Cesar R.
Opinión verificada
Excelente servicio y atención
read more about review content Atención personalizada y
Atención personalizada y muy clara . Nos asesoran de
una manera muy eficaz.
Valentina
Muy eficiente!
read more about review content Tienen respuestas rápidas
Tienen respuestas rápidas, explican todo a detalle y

* * * * *

● **What is needed**
Output every entry exactly as it appears.

● **Solution to this problem**
Cesar R.
Opinión verificada
Excelente servicio y atención
read more about review content Atención personalizada y
Atención personalizada y muy clara . Nos asesoran de
una manera muy eficaz.
Valentina
Muy eficiente!
read more about review content Tienen respuestas rápidas
Tienen respuestas rápidas, explican todo a detalle y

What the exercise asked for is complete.